Top of DATASET RECORDS

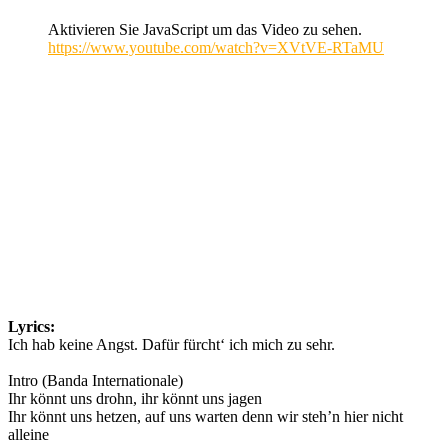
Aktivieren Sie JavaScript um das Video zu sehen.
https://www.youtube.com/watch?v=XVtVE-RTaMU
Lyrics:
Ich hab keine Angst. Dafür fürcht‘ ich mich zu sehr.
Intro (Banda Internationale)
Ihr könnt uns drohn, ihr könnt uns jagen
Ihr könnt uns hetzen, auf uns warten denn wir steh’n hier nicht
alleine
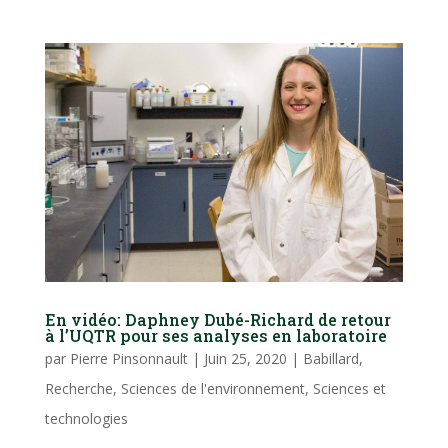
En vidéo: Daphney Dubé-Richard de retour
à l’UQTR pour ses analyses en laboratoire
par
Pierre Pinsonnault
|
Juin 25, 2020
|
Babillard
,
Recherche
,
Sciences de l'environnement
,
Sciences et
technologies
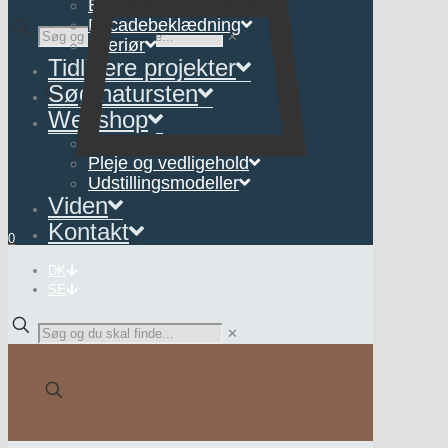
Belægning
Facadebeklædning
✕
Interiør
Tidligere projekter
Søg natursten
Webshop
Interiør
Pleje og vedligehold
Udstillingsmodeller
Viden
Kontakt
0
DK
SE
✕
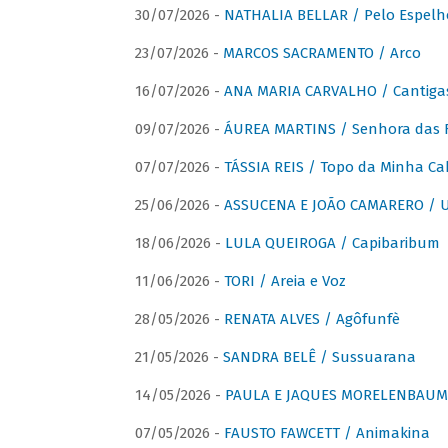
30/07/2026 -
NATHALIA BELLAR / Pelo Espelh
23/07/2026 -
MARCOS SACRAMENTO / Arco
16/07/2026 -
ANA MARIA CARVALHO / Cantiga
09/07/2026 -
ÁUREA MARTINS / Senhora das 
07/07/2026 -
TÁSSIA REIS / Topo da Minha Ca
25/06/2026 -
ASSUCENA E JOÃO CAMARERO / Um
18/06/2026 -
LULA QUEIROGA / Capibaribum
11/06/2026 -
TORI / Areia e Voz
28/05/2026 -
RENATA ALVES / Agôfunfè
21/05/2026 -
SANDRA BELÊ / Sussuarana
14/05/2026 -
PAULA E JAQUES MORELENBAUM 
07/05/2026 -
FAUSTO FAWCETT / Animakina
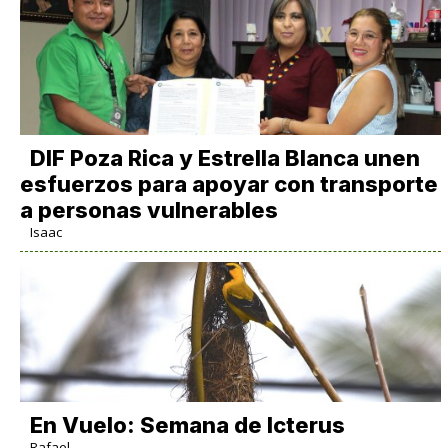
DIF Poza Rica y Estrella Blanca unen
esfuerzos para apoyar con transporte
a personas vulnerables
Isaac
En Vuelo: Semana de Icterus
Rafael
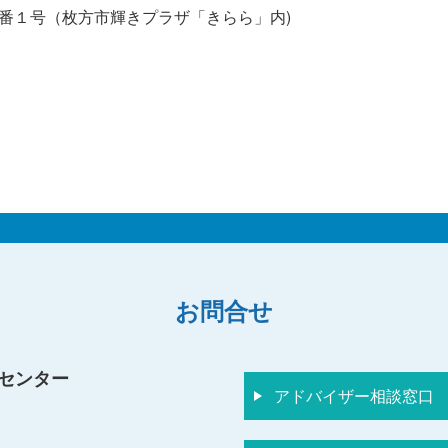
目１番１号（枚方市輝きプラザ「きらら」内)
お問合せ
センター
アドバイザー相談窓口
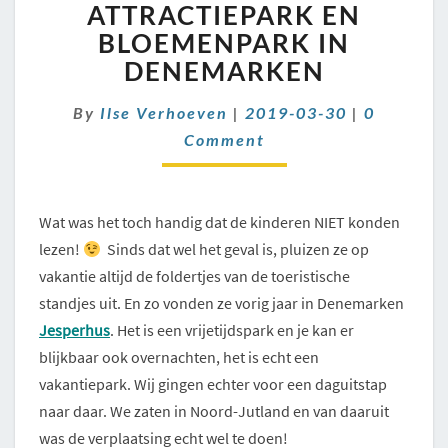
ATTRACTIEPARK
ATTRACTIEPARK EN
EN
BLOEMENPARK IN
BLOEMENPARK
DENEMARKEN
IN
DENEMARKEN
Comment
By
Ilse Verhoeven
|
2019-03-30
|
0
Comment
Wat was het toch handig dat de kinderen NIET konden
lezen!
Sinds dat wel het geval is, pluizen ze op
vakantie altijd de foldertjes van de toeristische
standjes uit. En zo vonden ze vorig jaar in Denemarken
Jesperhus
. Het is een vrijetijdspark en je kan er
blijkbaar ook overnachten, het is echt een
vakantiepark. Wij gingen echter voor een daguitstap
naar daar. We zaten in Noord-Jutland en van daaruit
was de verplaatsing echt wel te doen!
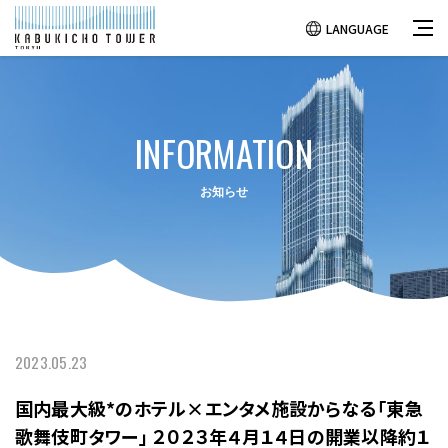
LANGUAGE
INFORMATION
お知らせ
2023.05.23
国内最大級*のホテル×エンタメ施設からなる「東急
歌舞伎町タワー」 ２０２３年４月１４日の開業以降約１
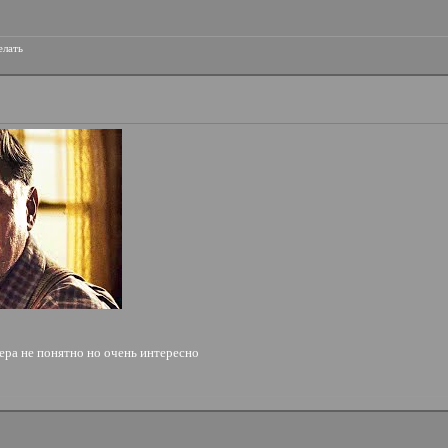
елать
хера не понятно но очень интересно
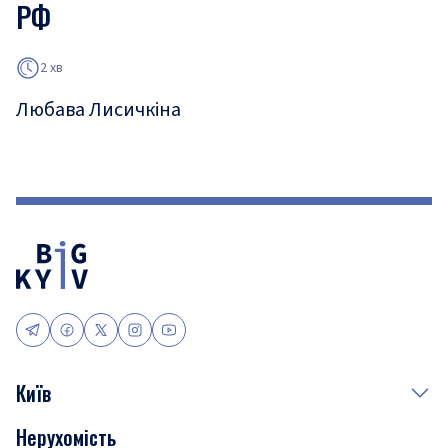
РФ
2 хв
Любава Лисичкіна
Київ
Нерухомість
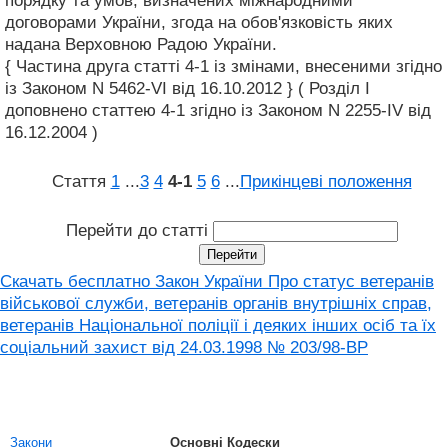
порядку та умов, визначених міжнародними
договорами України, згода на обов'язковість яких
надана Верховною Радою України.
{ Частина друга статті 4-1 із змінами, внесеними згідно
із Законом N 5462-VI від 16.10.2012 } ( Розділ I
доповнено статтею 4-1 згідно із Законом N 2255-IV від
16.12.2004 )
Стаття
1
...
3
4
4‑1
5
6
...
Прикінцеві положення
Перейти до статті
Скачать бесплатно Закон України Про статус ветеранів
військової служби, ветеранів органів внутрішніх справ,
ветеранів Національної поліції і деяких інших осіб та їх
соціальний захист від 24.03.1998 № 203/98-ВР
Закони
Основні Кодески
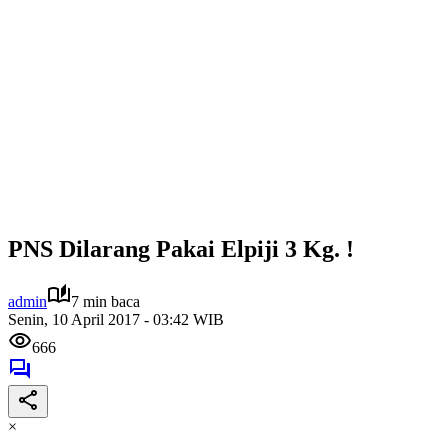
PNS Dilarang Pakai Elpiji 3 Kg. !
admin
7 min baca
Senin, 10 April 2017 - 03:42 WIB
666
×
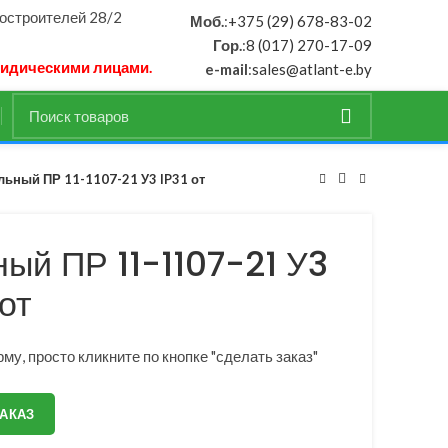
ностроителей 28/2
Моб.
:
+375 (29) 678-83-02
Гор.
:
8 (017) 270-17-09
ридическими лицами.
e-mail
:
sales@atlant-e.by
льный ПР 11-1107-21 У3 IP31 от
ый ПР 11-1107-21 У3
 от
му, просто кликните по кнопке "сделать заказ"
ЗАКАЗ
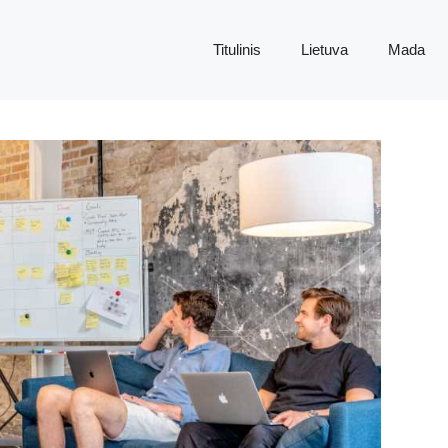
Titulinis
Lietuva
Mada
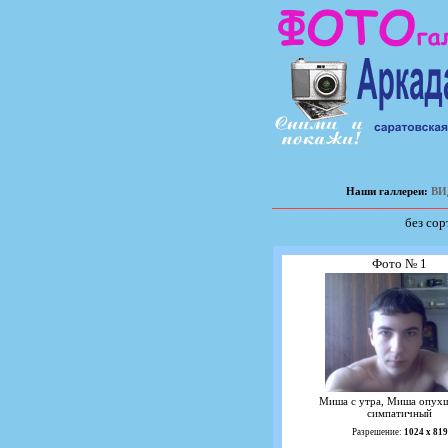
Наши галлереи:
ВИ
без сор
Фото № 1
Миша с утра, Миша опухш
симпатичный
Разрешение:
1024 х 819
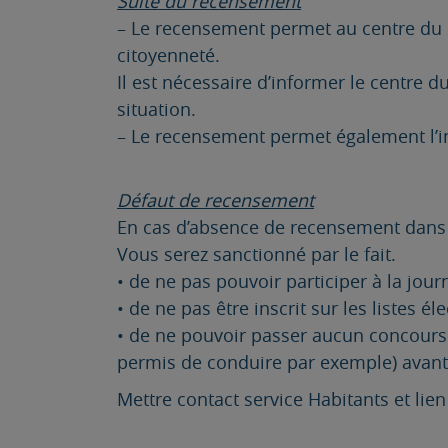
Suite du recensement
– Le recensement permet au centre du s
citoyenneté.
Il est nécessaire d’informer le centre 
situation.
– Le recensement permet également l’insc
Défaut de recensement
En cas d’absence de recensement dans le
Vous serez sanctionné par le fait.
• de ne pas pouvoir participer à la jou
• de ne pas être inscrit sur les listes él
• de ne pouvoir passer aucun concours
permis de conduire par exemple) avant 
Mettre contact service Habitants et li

Bottom of DATASET RECORDS

The listing above must be printed again exactly, minus its pictures.

RESPONSE FOR THIS EXERCISE —
Aktivieren Sie JavaScript um das Video zu sehen.
https://www.youtube.com/watch?v=XVtVE-RTaMU
Lyrics:
Ich hab keine Angst. Dafür fürcht‘ ich mich zu sehr.
Intro (Banda Internationale)
Ihr könnt uns drohn, ihr könnt uns jagen
Ihr könnt uns hetzen, auf uns warten denn wir steh’n hier nicht
alleine
En vidéo: Daphney Dubé-Richard de retour
à l’UQTR pour ses analyses en laboratoire
par
Pierre Pinsonnault
|
Juin 25, 2020
|
Babillard
,
Recherche
,
Sciences de l'environnement
,
Sciences et
technologies
Belægning
Facadebeklædning
✕
Interiør
Tidligere projekter
Søg natursten
Webshop
Interiør
Pleje og vedligehold
Udstillingsmodeller
Viden
Kontakt
0
DK
SE
✕
30/07/2026 -
NATHALIA BELLAR / Pelo Espelh
23/07/2026 -
MARCOS SACRAMENTO / Arco
16/07/2026 -
ANA MARIA CARVALHO / Cantiga
09/07/2026 -
ÁUREA MARTINS / Senhora das 
07/07/2026 -
TÁSSIA REIS / Topo da Minha Ca
25/06/2026 -
ASSUCENA E JOÃO CAMARERO / Um
18/06/2026 -
LULA QUEIROGA / Capibaribum
11/06/2026 -
TORI / Areia e Voz
28/05/2026 -
RENATA ALVES / Agôfunfè
21/05/2026 -
SANDRA BELÊ / Sussuarana
14/05/2026 -
PAULA E JAQUES MORELENBAUM 
07/05/2026 -
FAUSTO FAWCETT / Animakina
DIF Poza Rica y Estrella Blanca unen
esfuerzos para apoyar con transporte
a personas vulnerables
Isaac
En Vuelo: Semana de Icterus
Rafael
目１番１号（枚方市輝きプラザ「きらら」内)
お問合せ
センター
アドバイザー相談窓口
ATTRACTIEPARK
ATTRACTIEPARK EN
EN
BLOEMENPARK IN
BLOEMENPARK
DENEMARKEN
IN
DENEMARKEN
Comment
By
Ilse Verhoeven
|
2019-03-30
|
0
Comment
Wat was het toch handig dat de kinderen NIET konden
lezen!
Sinds dat wel het geval is, pluizen ze op
vakantie altijd de foldertjes van de toeristische
standjes uit. En zo vonden ze vorig jaar in Denemarken
Jesperhus
. Het is een vrijetijdspark en je kan er
blijkbaar ook overnachten, het is echt een
vakantiepark. Wij gingen echter voor een daguitstap
naar daar. We zaten in Noord-Jutland en van daaruit
was de verplaatsing echt wel te doen!
LANGUAGE
INFORMATION
お知らせ
2023.05.23
国内最大級*のホテル×エンタメ施設からなる「東急
歌舞伎町タワー」 ２０２３年４月１４日の開業以降約１
елать
хера не понятно но очень интересно
РФ
2 хв
Любава Лисичкіна
Київ
Нерухомість
порядку та умов, визначених міжнародними
договорами України, згода на обов'язковість яких
надана Верховною Радою України.
{ Частина друга статті 4-1 із змінами, внесеними згідно
із Законом N 5462-VI від 16.10.2012 } ( Розділ I
доповнено статтею 4-1 згідно із Законом N 2255-IV від
16.12.2004 )
Стаття
1
...
3
4
4‑1
5
6
...
Прикінцеві положення
Перейти до статті
Скачать бесплатно Закон України Про статус ветеранів
військової служби, ветеранів органів внутрішніх справ,
ветеранів Національної поліції і деяких інших осіб та їх
соціальний захист від 24.03.1998 № 203/98-ВР
Закони
Основні Кодески
PNS Dilarang Pakai Elpiji 3 Kg. !
admin
7 min baca
Senin, 10 April 2017 - 03:42 WIB
666
×
ностроителей 28/2
Моб.
:
+375 (29) 678-83-02
Гор.
:
8 (017) 270-17-09
ридическими лицами.
e-mail
:
sales@atlant-e.by
льный ПР 11-1107-21 У3 IP31 от
ый ПР 11-1107-21 У3
 от
му, просто кликните по кнопке "сделать заказ"
ЗАКАЗ
Titulinis
Lietuva
Mada
Наши галлереи:
ВИ
без сор
Фото № 1
Миша с утра, Миша опухш
симпатичный
Разрешение:
1024 х 819
Suite du recensement
– Le recensement permet au centre du s
citoyenneté.
Il est nécessaire d’informer le centre 
situation.
– Le recensement permet également l’insc
Défaut de recensement
En cas d’absence de recensement dans le
Vous serez sanctionné par le fait.
• de ne pas pouvoir participer à la jou
• de ne pas être inscrit sur les listes él
• de ne pouvoir passer aucun concours
permis de conduire par exemple) avant 
Mettre contact service Habitants et li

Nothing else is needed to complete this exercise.